Scan

Scan is the name of Scale’s system job that scans for pre-existing source data files and ingests them into Scale. A Scan job scans a given workspace for pre-existing files. Scale administrators would commonly use the Scan job to bulk ingest data from a workspace prior to wiring it up for Strike processing.

When a file is identified within the workspace being scanned, its file name is checked against a number of rules using regular expressions configured for that Scan job. When the first rule that matches the new file’s name is reached, that rule’s other fields indicate how Scan should handle the file, such as tagging it with data type tags or moving the file to a new location in a different workspace.

Scanning may be performed in two stages: dry run and ingest. When scanning is performed as a dry run, no ingest jobs will result, but a file count will be stored in the Scan model. This can be valuable if it is desirable to identify the files or count that will be matched prior to launching the actual ingest operations. There is no requirement to perform a dry run first.

Scan Configuration Specification Version 1.0

A valid Scan configuration is a JSON document with the following structure:

{
    "version": "1.0",
    "workspace": STRING,
    "scanner": {
        "type": STRING
    },
    "recursive": true,
    "files_to_ingest": [
        {
            "filename_regex": STRING,
            "data_types": [
                STRING,
                STRING
            ],
            "new_workspace": STRING,
            "new_file_path": STRING
        }
    ]
}

version: JSON string

The version is an optional string value that defines the version of the configuration used. This allows updates to be made to the specification while maintaining backwards compatibility by allowing Scale to recognize an older version and convert it to the current version. The default value for version if it is not included is the latest version, which is currently 1.0. It is recommended, though not required, that you include the version so that future changes to the specification will still accept your Scan configuration.

workspace: JSON string

The workspace field is a required string that specifies the name of the workspace that is being scanned. The type of the workspace (its broker type) will determine which types of scanner can be used.

scanner: JSON object

The scanner field is a required object that specifies the type and configuration of the scanner that will scan workspace for files.

type: JSON string

The type is a required string that specifies the type of the scanner to use. The other fields that configure the scanner are based upon the type of the scanner in the type field. Certain scanner types may only be used on workspaces with corresponding broker types. The valid scanner types are:

dir

A “dir” scanner identifies files within a directory. This scanner may only be used with a host workspace.

s3

An “s3” scanner identifies objects within an Amazon Web Services (AWS) Simple Storage Service (S3) bucket. This scanner may only be used with an s3 workspace.

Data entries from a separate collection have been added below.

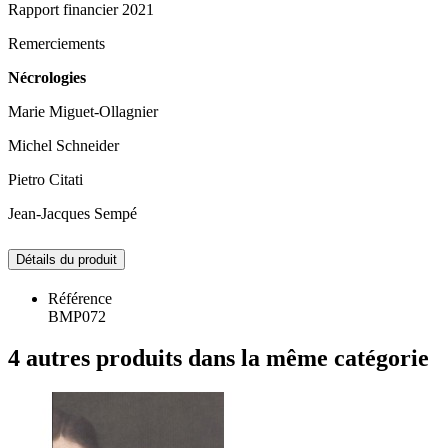
Rapport financier 2021
Remerciements
Nécrologies
Marie Miguet-Ollagnier
Michel Schneider
Pietro Citati
Jean-Jacques Sempé
Détails du produit
Référence
BMP072
4 autres produits dans la même catégorie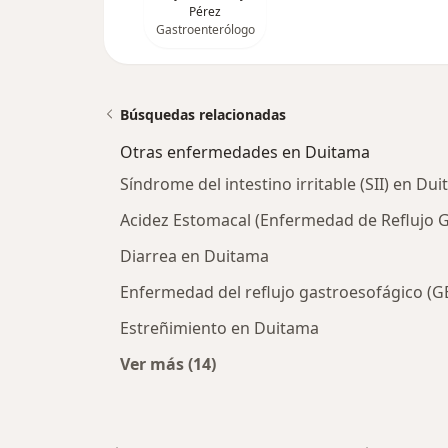
Pérez
Gastroenterólogo
Búsquedas relacionadas
Otras enfermedades en Duitama
Síndrome del intestino irritable (SII) en Du
Acidez Estomacal (Enfermedad de Reflujo 
Diarrea en Duitama
Enfermedad del reflujo gastroesofágico (
Estreñimiento en Duitama
Ver más (14)
Más en esta categoría: Otras enf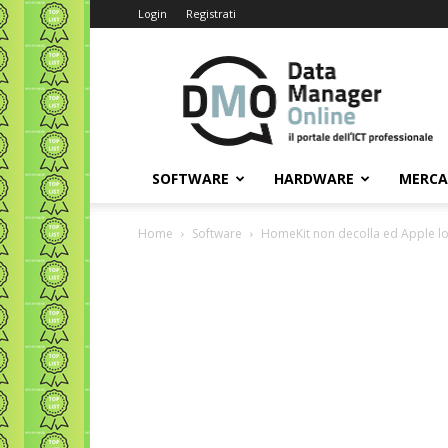
Login
Registrati
Data
Manager
Online
SOFTWARE
HARDWARE
MERC
Home
Software
HomeKit non decolla ed Apple lo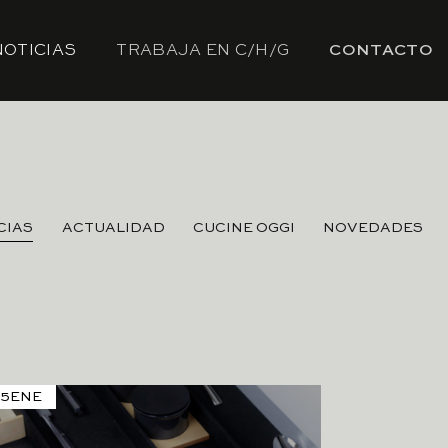
NOTICIAS
TRABAJA EN C/H/G
CONTACTO
CIAS
ACTUALIDAD
CUCINE OGGI
NOVEDADES
25
ENE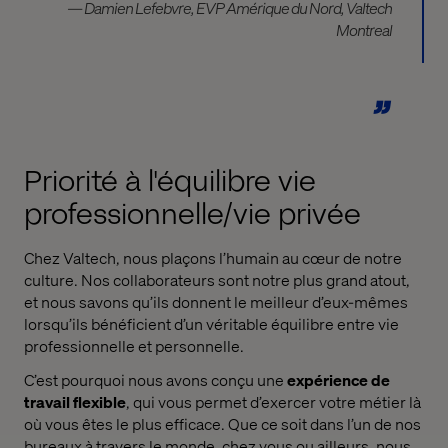
— Damien Lefebvre, EVP Amérique du Nord, Valtech
Montreal
Priorité à l'équilibre vie
professionnelle/vie privée
Chez Valtech, nous plaçons l’humain au cœur de notre
culture. Nos collaborateurs sont notre plus grand atout,
et nous savons qu’ils donnent le meilleur d’eux-mêmes
lorsqu’ils bénéficient d’un véritable équilibre entre vie
professionnelle et personnelle.
C’est pourquoi nous avons conçu une
expérience de
travail flexible
, qui vous permet d’exercer votre métier là
où vous êtes le plus efficace. Que ce soit dans l’un de nos
bureaux à travers le monde, chez vous ou ailleurs, nous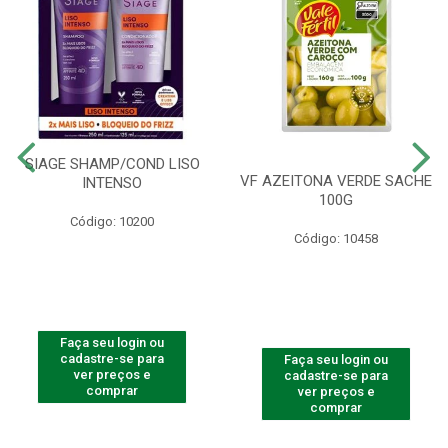
SIAGE SHAMP/COND LISO
VF AZEITONA VERDE SACHE
INTENSO
100G
Código: 10200
Código: 10458
Faça seu login ou
cadastre-se para
Faça seu login ou
ver preços e
cadastre-se para
comprar
ver preços e
comprar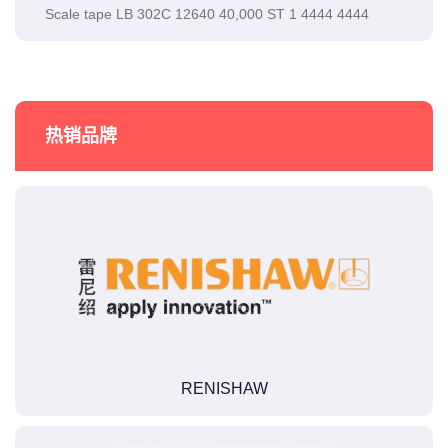
Scale tape LB 302C 12640 40,000 ST 1 4444 4444
热销品牌
RENISHAW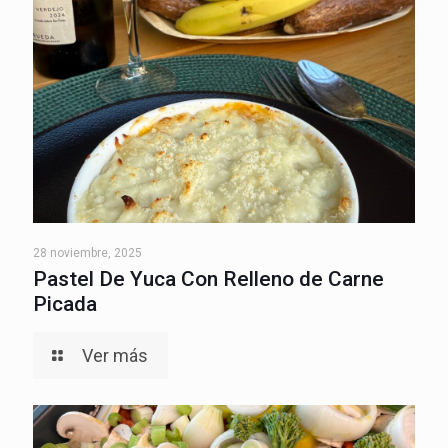
28 noviembre, 2025
Pastel De Yuca Con Relleno de Carne
Picada
Ver más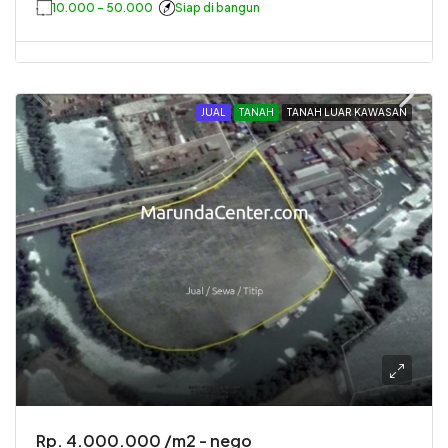
10.000 - 50.000
Siap di bangun
JUAL
TANAH
TANAH LUAR KAWASAN
Rp. 4.000.000 /m2 - nego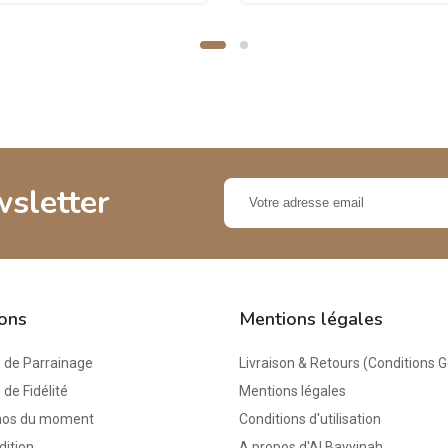
wsletter
ions
Mentions légales
de Parrainage
Livraison & Retours (Conditions 
e Fidélité
Mentions légales
mos du moment
Conditions d'utilisation
dition
A propos d'Al Bayyinah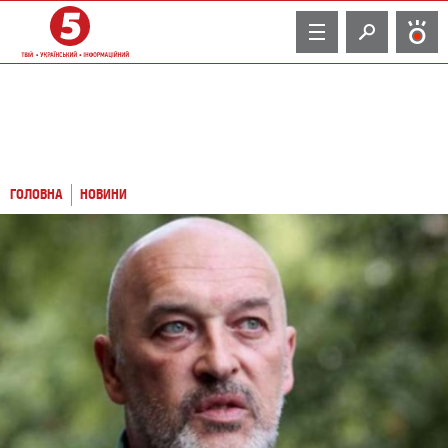
TV
ГОЛОВНА
НОВИНИ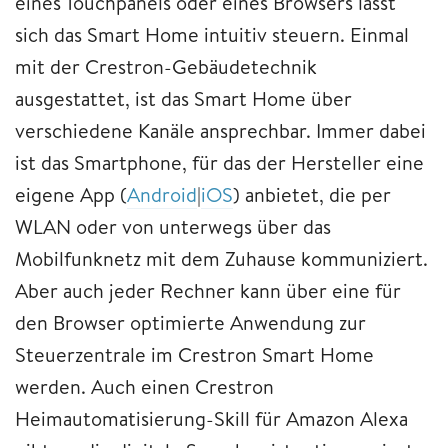
eines Touchpanels oder eines Browsers lässt
sich das Smart Home intuitiv steuern. Einmal
mit der Crestron-Gebäudetechnik
ausgestattet, ist das Smart Home über
verschiedene Kanäle ansprechbar. Immer dabei
ist das Smartphone, für das der Hersteller eine
eigene App (
Android
|
iOS
) anbietet, die per
WLAN oder von unterwegs über das
Mobilfunknetz mit dem Zuhause kommuniziert.
Aber auch jeder Rechner kann über eine für
den Browser optimierte Anwendung zur
Steuerzentrale im Crestron Smart Home
werden. Auch einen Crestron
Heimautomatisierung-Skill für Amazon Alexa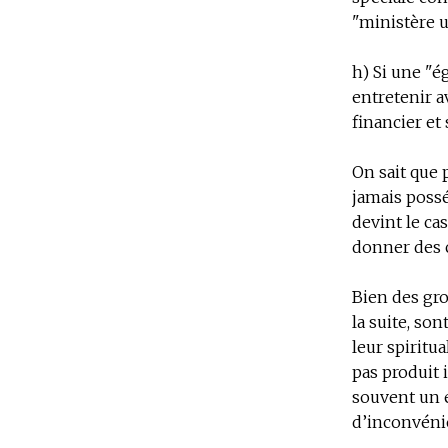
"ministère u
h) Si une "é
entretenir 
financier et 
On sait que 
jamais possé
devint le ca
donner des
Bien des gro
la suite, so
leur spiritua
pas produit 
souvent un e
d’inconvéni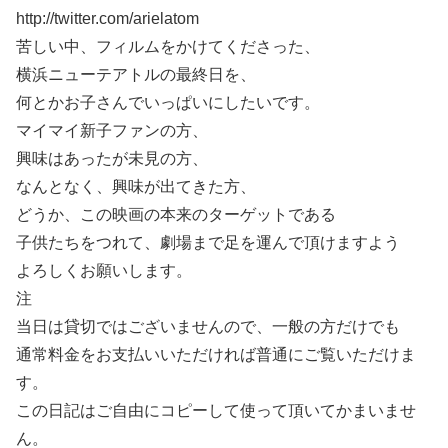
http://twitter.com/arielatom
苦しい中、フィルムをかけてくださった、
横浜ニューテアトルの最終日を、
何とかお子さんでいっぱいにしたいです。
マイマイ新子ファンの方、
興味はあったが未見の方、
なんとなく、興味が出てきた方、
どうか、この映画の本来のターゲットである
子供たちをつれて、劇場まで足を運んで頂けますよう
よろしくお願いします。
注
当日は貸切ではございませんので、一般の方だけでも
通常料金をお支払いいただければ普通にご覧いただけま
す。
この日記はご自由にコピーして使って頂いてかまいませ
ん。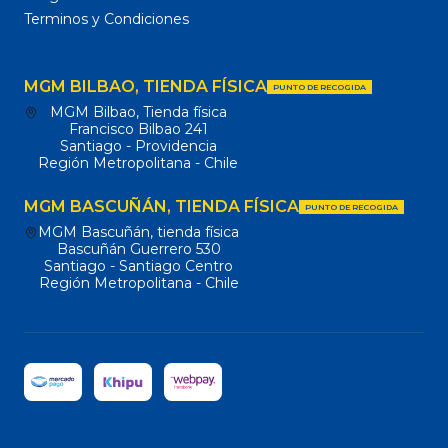
Terminos y Condiciones
MGM BILBAO, TIENDA FÍSICA
PUNTO DE RECOGIDA
MGM Bilbao, Tienda física
Francisco Bilbao 241
Santiago - Providencia
Región Metropolitana - Chile
MGM BASCUÑÁN, TIENDA FÍSICA
PUNTO DE RECOGIDA
MGM Bascuñán, tienda física
Bascuñán Guerrero 530
Santiago - Santiago Centro
Región Metropolitana - Chile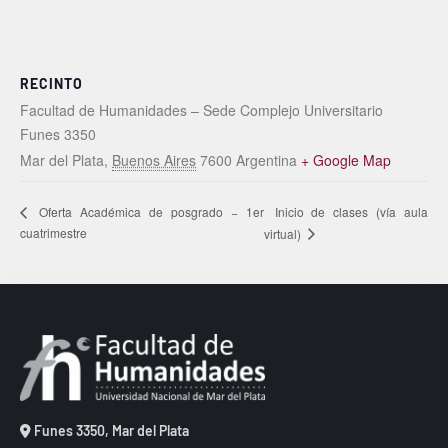
RECINTO
Facultad de Humanidades – Sede Complejo Universitario
Funes 3350
Mar del Plata
,
Buenos Aires
7600
Argentina
+ Google Map
Inicio de clases (vía aula
Oferta Académica de posgrado − 1er
cuatrimestre
virtual)
Funes 3350, Mar del Plata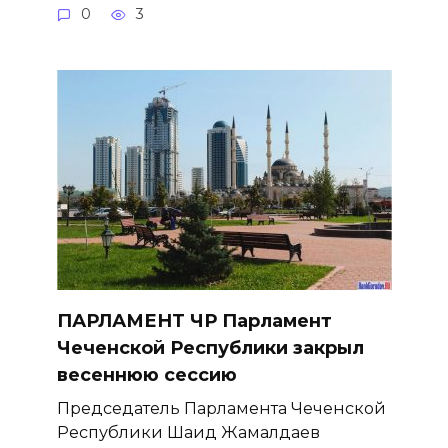
0
3
ПАРЛАМЕНТ ЧР Парламент
Чеченской Республики закрыл
весеннюю сессию
Председатель Парламента Чеченской
Республики Шаид Жамалдаев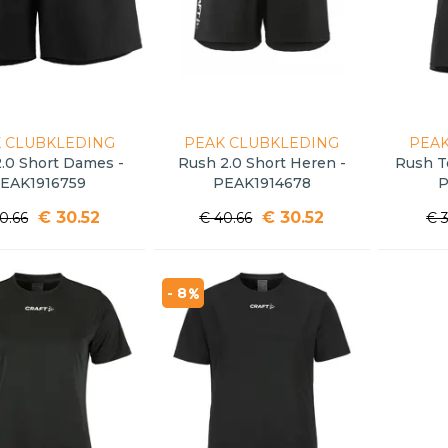
 CLUBKLEDING
PEAK CLUBKLEDING
PEAK
.0 Short Dames -
Rush 2.0 Short Heren -
Rush T
EAK1916759
PEAK1914678
P
€ 30.52
€ 30.52
0.66
€ 40.66
€ 
- 8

Additional scanner fields may be required depending on the type of scanner selected. See below for more information on each scanner type.

recursive: JSON boolean

The recursive field is an optional boolean that indicates whether a scanner should be limited to the root of a workspace or traverse the entire tree. If ommitted, the default is true for full tree recursion.

files_to_ingest: JSON array

The files_to_ingest field is a list of JSON objects that define the rules for how to handle files that appear in the scanned workspace. The array must contain at least one item. Each JSON object has the following fields:

filename_regex: JSON string

The filename_regex field is a required string that defines a regular expression to check against the names of new files in the scanned workspace. When a new file appears in the workspace, the file’s name is checked against each expression in order of the files_to_ingest array. If an expression matches the new file name in the workspace, that file is ingested according to the other fields in the JSON object and all subsequent rules in the list are ignored (first rule matched is applied).

data_types: JSON array

The data_types field is an optional list of strings. Any file that matches the corresponding file name regular expression will have these data type strings “tagged” with the file. If not provided, data_types defaults to an empty array.

new_workspace: JSON string

The new_workspace field optionally specifies the name of a new workspace to which the file should be copied. This allows the ingest process to move files to a different workspace after they appear in the scanned workspace.

new_file_path: JSON string

The new_file_path field is an optional string that specifies a new relative path for storing new files. If new_workspace is also specified, the file is moved to the new workspace at this new path location (instead of using the current path the new file originally came in on). If new_workspace is not specified, the file is moved to this new path location within the original scanned workspace. In either of these cases, three additional and dynamically named directories, for the current year, month, and day, will be appended to the new_file_path value automatically by the Scale system (i.e. workspace_path/YYYY/MM/DD).

Directory Scanner

The directory scanner uses a workspace that mounts a host directory into the container and scans that directory for files. Therefore this scanner only works with a host workspace. For each file detected in the mounted host directory, its file name is checked for the trailing file name suffix specified in the optional transfer_suffix configuration field. If the file name contains the suffix, the scanner will skip that file.

Example directory watching scanner configuration:

{
    "version": "2.0",
    "workspace": "my-host-workspace",
    "scanner": {
        "type": "dir-watcher",
        "transfer_suffix": "_tmp"
    },
    "recursive": true,
    "files_to_ingest": [
        {
            "filename_regex": "*.h5",
            "data_types": [
                "data type 1",
                "data type 2"
            ],
            "new_workspace": "my-new-workspace",
            "new_file_path": "/new/file/path"
        }
    ]
}

The directory watching scanner requires one additional field in its configuration:

transfer_suffix: JSON string

The transfer_suffix field is an optional string that defines a suffix that is used on the file names to indicate that files are still transferring and have not yet finished being copied into the scanned directory.

S3 Scanner

The S3 scanner identifies objects within an Amazon Web Services (AWS) Simple Storage Service (S3) backed workspace. After the scanner finds a new object in the S3 bucket, it applies the configured Scan rules.

Example S3 scanner configuration:

{
    "version": "1.0",
    "workspace": "my-s3-workspace",
    "scanner": {
        "type": "s3"
    },
    "recursive": true,
    "files_to_ingest": [
        {
            "filename_regex": "*.h5",
            "data_types": [
                "data type 1",
                "data type 2"
            ],
            "new_workspace": "my-new-workspace",
            "new_file_path": "/new/file/path"
        }
    ]
}

The S3 scanner derives all its configuration from the associated workspace and presently does not need any additional configuration.